**WORK REQUEST**
Nothing but the lines from the first line of the records through the line with "des informations relatives" should be output, exactly as written and free of pictures.
===============
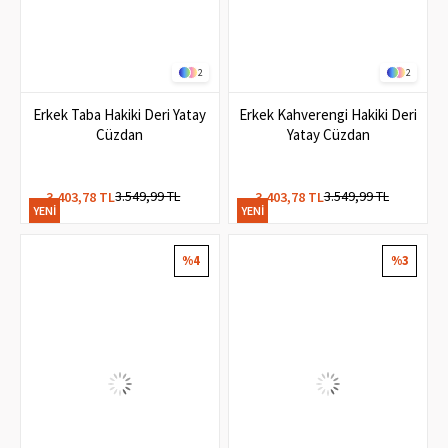
2
2
Erkek Taba Hakiki Deri Yatay
Erkek Kahverengi Hakiki Deri
Cüzdan
Yatay Cüzdan
3.549,99 TL
3.549,99 TL
3.403,78 TL
3.403,78 TL
YENI
YENI
ÜRÜN
ÜRÜN
%4
%3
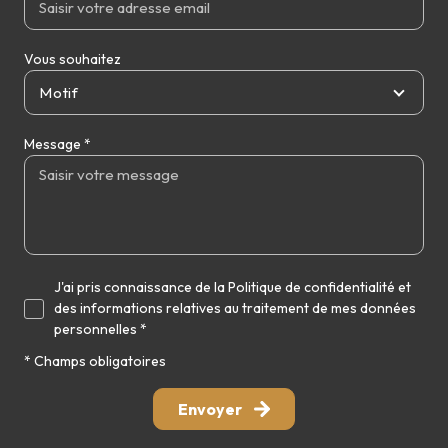
Vous souhaitez
Motif
Message *
J'ai pris connaissance de la Politique de confidentialité et
des informations relatives au traitement de mes données
personnelles *
* Champs obligatoires
Envoyer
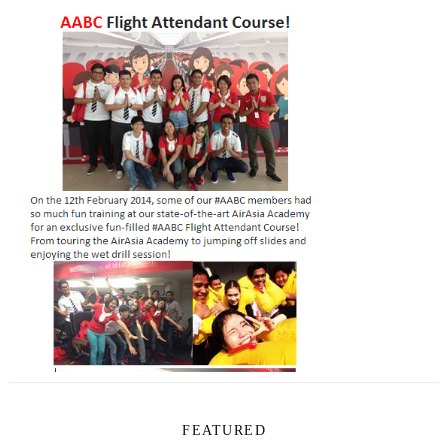
FEATURED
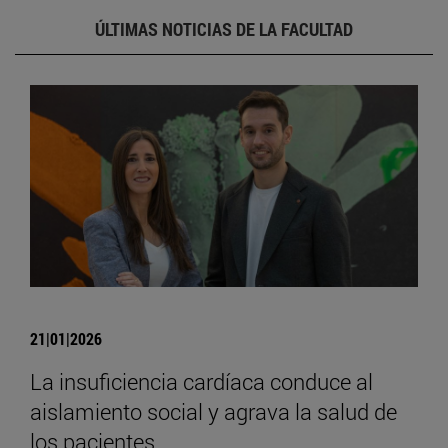
ÚLTIMAS NOTICIAS DE LA FACULTAD
21|01|2026
La insuficiencia cardíaca conduce al
aislamiento social y agrava la salud de
los pacientes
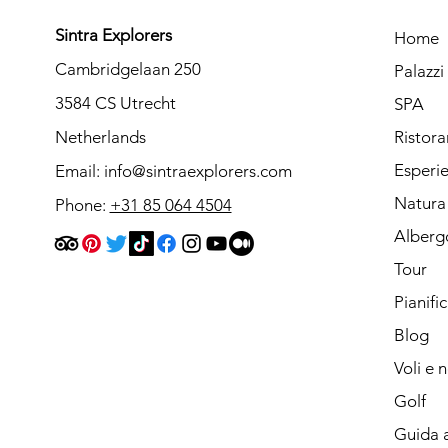
Sintra Explorers
Home
Cambridgelaan 250
Palazz
3584 CS Utrecht
SPA
Netherlands
Ristora
Esperi
Email:
info@sintraexplorers.com
Natura
Phone:
+31 85 064 4504
Alberg
Tour
Pianifi
Blog
Voli e 
Golf
Guida a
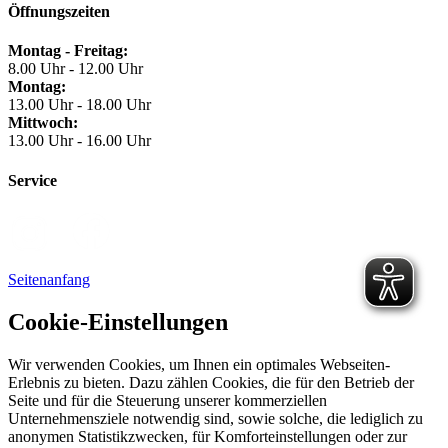
Öffnungszeiten
Montag - Freitag:
8.00 Uhr - 12.00 Uhr
Montag:
13.00 Uhr - 18.00 Uhr
Mittwoch:
13.00 Uhr - 16.00 Uhr
Service
Seitenanfang
Cookie-Einstellungen
Wir verwenden Cookies, um Ihnen ein optimales Webseiten-
Erlebnis zu bieten. Dazu zählen Cookies, die für den Betrieb der
Seite und für die Steuerung unserer kommerziellen
Unternehmensziele notwendig sind, sowie solche, die lediglich zu
anonymen Statistikzwecken, für Komforteinstellungen oder zur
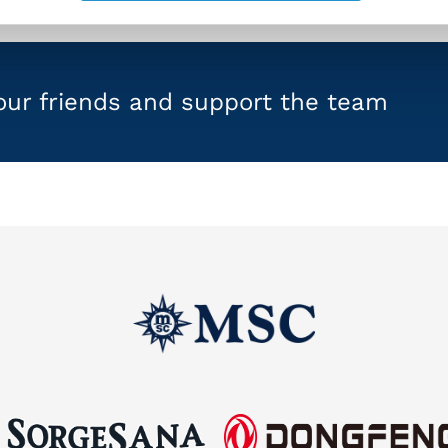
your friends and support the team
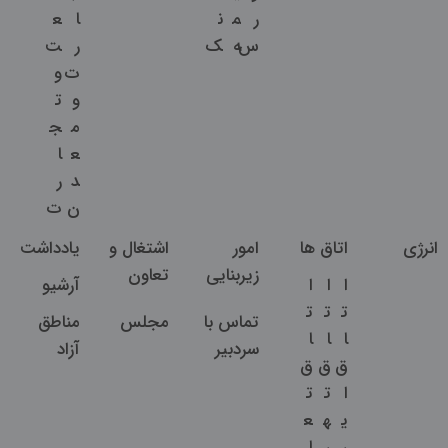
ر
م
ن
ا
ع
س
ه
ک
ر
ت
ت
و
و
ت
م
ج
ع
ا
د
ر
ن
ت
انرژی
اتاق ها
امور
اشتغال و
یادداشت
زیربنایی
تعاون
ا
ا
ا
آرشیو
ت
ت
ت
تماس با
مجلس
مناطق
ا
ا
ا
سردبیر
آزاد
ق
ق
ق
ا
ت
ت
ی
ه
ع
ر
ر
ا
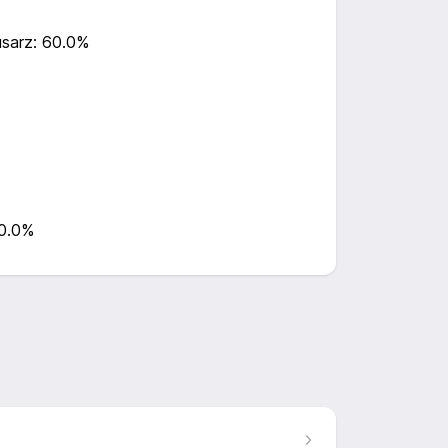
usarz: 60.0%
0.0%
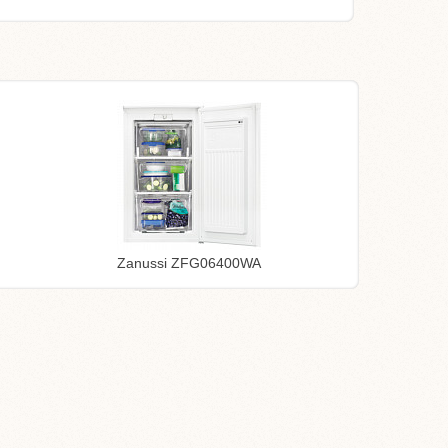
Zanussi ZFG06400WA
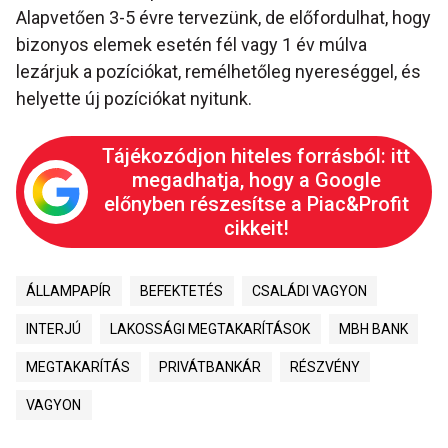
Alapvetően 3-5 évre tervezünk, de előfordulhat, hogy
bizonyos elemek esetén fél vagy 1 év múlva
lezárjuk a pozíciókat, remélhetőleg nyereséggel, és
helyette új pozíciókat nyitunk.
Tájékozódjon hiteles forrásból: itt
megadhatja, hogy a Google
előnyben részesítse a Piac&Profit
cikkeit!
ÁLLAMPAPÍR
BEFEKTETÉS
CSALÁDI VAGYON
INTERJÚ
LAKOSSÁGI MEGTAKARÍTÁSOK
MBH BANK
MEGTAKARÍTÁS
PRIVÁTBANKÁR
RÉSZVÉNY
VAGYON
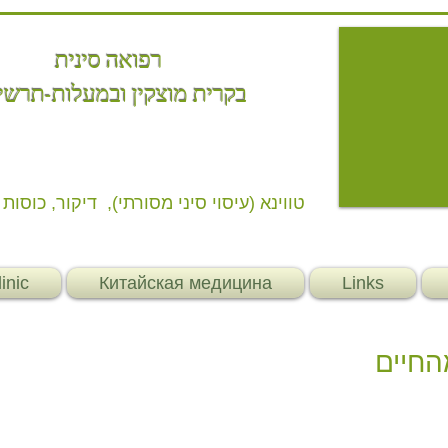
רפואה סינית
בקרית מוצקין
ובמעלות-תרשי
טווינא (עיסוי סיני מסורתי), דיקור, כוסות 
inic
Китайская медицина
Links
מהחיים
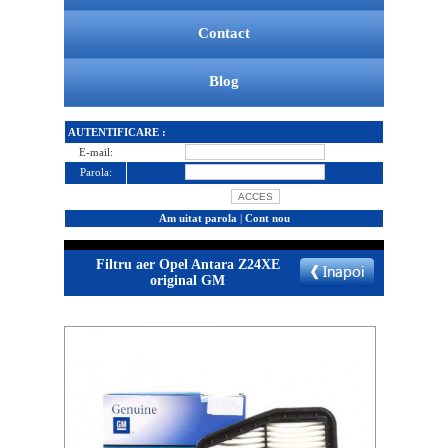
Contact
Blog
AUTENTIFICARE :
E-mail:
Parola:
Am uitat parola
|
Cont nou
Filtru aer Opel Antara Z24XE
original GM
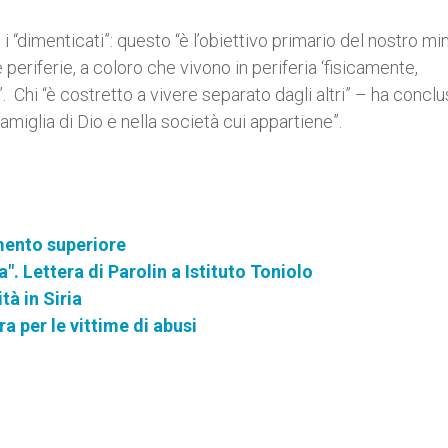
 i “dimenticati”: questo “è l’obiettivo primario del nostro mi
e periferie, a coloro che vivono in periferia ‘fisicamente,
Chi “è costretto a vivere separato dagli altri” – ha conclus
amiglia di Dio e nella società cui appartiene”.
ento superiore
a". Lettera di Parolin a Istituto Toniolo
tà in Siria
ra per le vittime di abusi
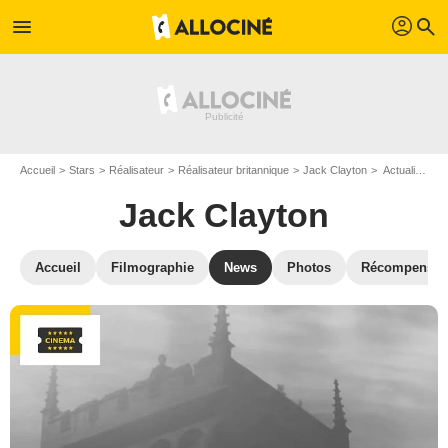
profil
menu
search
Accueil
Stars
Réalisateur
Réalisateur britannique
Jack Clayton
Actualité Jack Clayton
Jack Clayton
Accueil
Filmographie
News
Photos
Récompenses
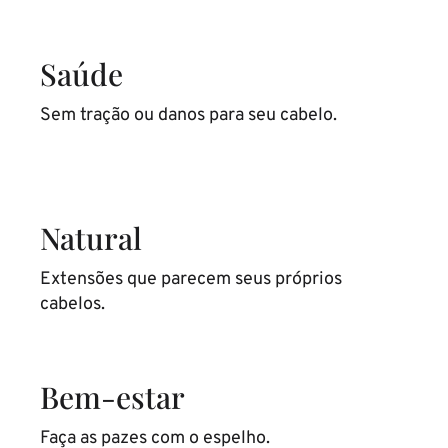
Saúde
Sem tração ou danos para seu cabelo.
Natural
Extensões que parecem seus próprios
cabelos.
Bem-estar
Faça as pazes com o espelho.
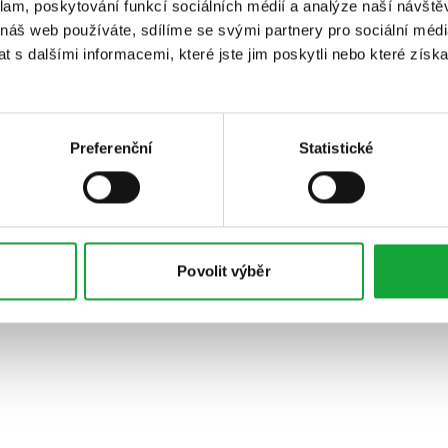
klam, poskytování funkcí sociálních médií a analýze naší návšt
 náš web používáte, sdílíme se svými partnery pro sociální média
 s dalšími informacemi, které jste jim poskytli nebo které získa
Preferenční
Statistické
Povolit výběr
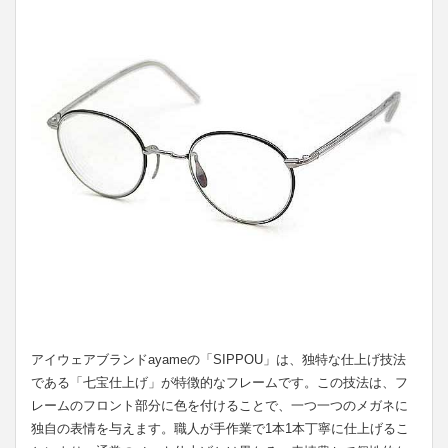
アイウェアブランドayameの「SIPPOU」は、独特な仕上げ技法
である「七宝仕上げ」が特徴的なフレームです。この技法は、フ
レームのフロント部分に色を付けることで、一つ一つのメガネに
独自の表情を与えます。職人が手作業で1本1本丁寧に仕上げるこ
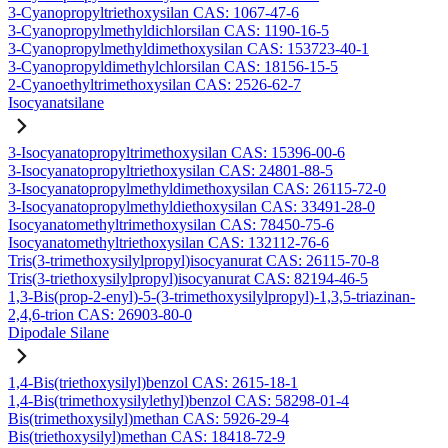
3-Cyanopropyltriethoxysilan CAS: 1067-47-6
3-Cyanopropylmethyldichlorsilan CAS: 1190-16-5
3-Cyanopropylmethyldimethoxysilan CAS: 153723-40-1
3-Cyanopropyldimethylchlorsilan CAS: 18156-15-5
2-Cyanoethyltrimethoxysilan CAS: 2526-62-7
Isocyanatsilane
3-Isocyanatopropyltrimethoxysilan CAS: 15396-00-6
3-Isocyanatopropyltriethoxysilan CAS: 24801-88-5
3-Isocyanatopropylmethyldimethoxysilan CAS: 26115-72-0
3-Isocyanatopropylmethyldiethoxysilan CAS: 33491-28-0
Isocyanatomethyltrimethoxysilan CAS: 78450-75-6
Isocyanatomethyltriethoxysilan CAS: 132112-76-6
Tris(3-trimethoxysilylpropyl)isocyanurat CAS: 26115-70-8
Tris(3-triethoxysilylpropyl)isocyanurat CAS: 82194-46-5
1,3-Bis(prop-2-enyl)-5-(3-trimethoxysilylpropyl)-1,3,5-triazinan-
2,4,6-trion CAS: 26903-80-0
Dipodale Silane
1,4-Bis(triethoxysilyl)benzol CAS: 2615-18-1
1,4-Bis(trimethoxysilylethyl)benzol CAS: 58298-01-4
Bis(trimethoxysilyl)methan CAS: 5926-29-4
Bis(triethoxysilyl)methan CAS: 18418-72-9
===============
**SOLUTION TO THIS PROBLEM**
2
2
Erkek Taba Hakiki Deri Yatay
Erkek Kahverengi Hakiki Deri
Cüzdan
Yatay Cüzdan
3.549,99 TL
3.549,99 TL
3.403,78 TL
3.403,78 TL
YENI
YENI
ÜRÜN
ÜRÜN
%4
%3
Vous souhaitez
Motif
Message *
J'ai pris connaissance de la Politique de confidentialité et
des informations relatives au traitement de mes données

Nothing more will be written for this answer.